- **Try it**: Lines holding the word "Tokenized" are the ones to copy from the data below.

- **Extracted data**:

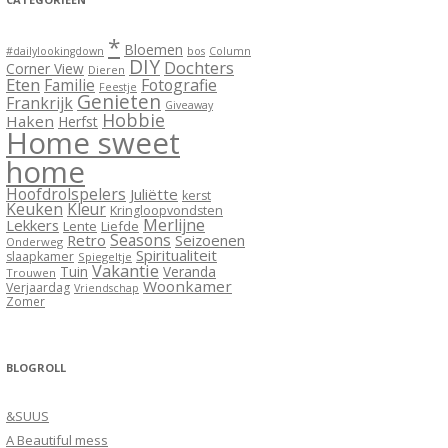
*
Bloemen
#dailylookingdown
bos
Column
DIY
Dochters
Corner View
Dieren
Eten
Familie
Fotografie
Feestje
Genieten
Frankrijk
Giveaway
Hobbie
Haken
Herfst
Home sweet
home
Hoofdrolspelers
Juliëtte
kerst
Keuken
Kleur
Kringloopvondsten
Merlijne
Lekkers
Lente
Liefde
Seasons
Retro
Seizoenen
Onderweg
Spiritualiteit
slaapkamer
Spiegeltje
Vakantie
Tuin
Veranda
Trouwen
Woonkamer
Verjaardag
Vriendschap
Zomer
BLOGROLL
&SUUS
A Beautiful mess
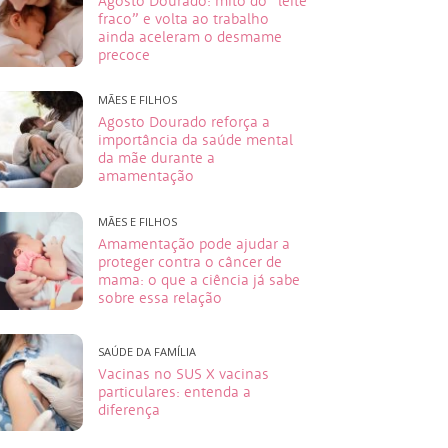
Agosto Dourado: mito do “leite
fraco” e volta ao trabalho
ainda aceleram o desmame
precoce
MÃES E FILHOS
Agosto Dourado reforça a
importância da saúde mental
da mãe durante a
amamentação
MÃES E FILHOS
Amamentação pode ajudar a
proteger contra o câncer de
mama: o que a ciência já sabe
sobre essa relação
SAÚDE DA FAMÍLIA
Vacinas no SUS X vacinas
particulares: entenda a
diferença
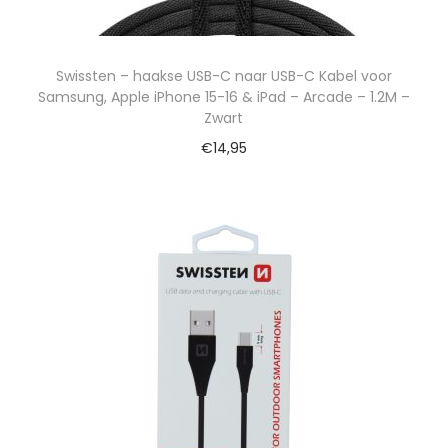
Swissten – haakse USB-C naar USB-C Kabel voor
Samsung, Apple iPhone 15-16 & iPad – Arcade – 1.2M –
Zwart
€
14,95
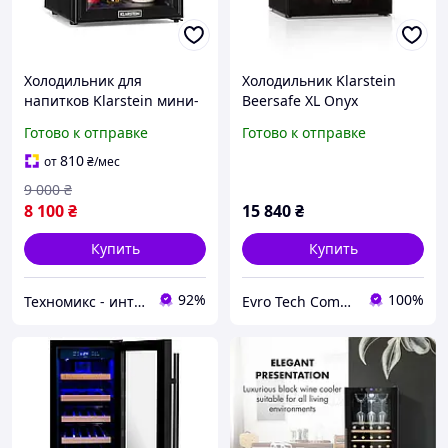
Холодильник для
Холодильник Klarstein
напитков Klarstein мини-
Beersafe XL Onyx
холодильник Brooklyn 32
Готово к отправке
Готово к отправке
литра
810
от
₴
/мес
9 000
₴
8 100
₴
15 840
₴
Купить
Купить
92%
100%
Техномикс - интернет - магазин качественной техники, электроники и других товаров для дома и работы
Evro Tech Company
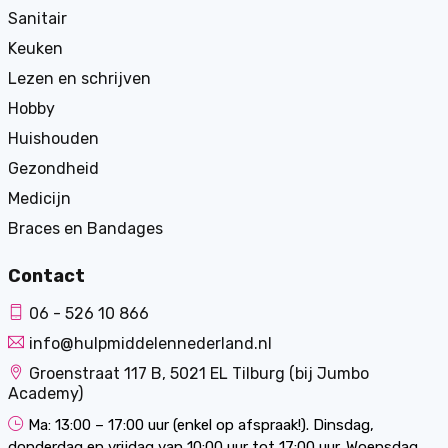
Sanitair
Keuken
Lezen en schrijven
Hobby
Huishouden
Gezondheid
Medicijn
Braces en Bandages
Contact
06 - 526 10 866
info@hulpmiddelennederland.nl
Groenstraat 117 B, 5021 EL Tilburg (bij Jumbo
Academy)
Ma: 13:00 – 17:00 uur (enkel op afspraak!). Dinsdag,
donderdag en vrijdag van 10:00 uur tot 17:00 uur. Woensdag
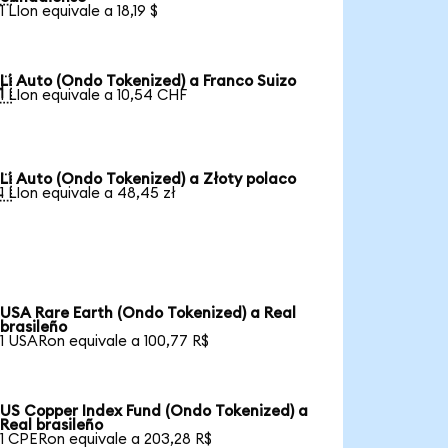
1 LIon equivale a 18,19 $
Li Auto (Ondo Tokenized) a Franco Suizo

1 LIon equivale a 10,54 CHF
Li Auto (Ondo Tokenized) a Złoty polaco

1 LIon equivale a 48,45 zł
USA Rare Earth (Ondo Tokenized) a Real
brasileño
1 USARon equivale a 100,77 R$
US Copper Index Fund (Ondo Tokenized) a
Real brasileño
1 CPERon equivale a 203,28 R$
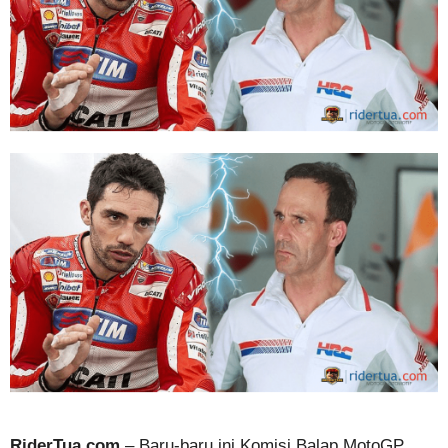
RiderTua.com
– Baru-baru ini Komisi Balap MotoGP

- **Problem solution**:
Li Auto (Ondo Tokenized) a Franco Suizo
Li Auto (Ondo Tokenized) a Złoty polaco
USA Rare Earth (Ondo Tokenized) a Real
US Copper Index Fund (Ondo Tokenized) a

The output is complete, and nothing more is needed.